* [REQUIRED WORK]
Tally how many lines in the data hold the word "Pregnancy", and give the result with no other text.

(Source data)
______

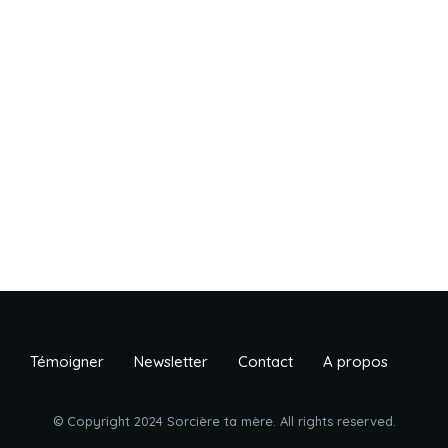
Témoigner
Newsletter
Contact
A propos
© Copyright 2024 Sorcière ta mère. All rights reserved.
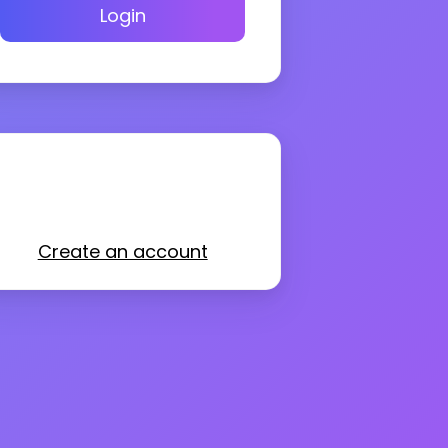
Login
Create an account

______

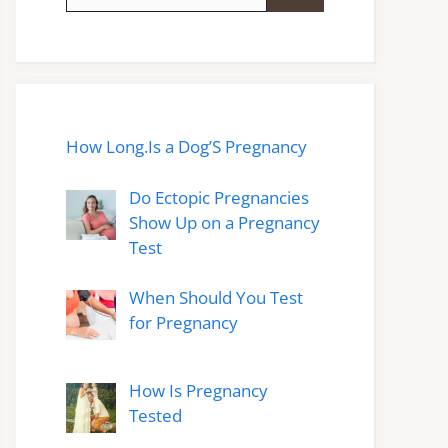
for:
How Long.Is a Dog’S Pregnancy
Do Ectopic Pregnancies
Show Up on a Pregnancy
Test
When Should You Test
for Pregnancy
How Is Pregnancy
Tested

______

* [ANSWER TO THE PROBLEM]
4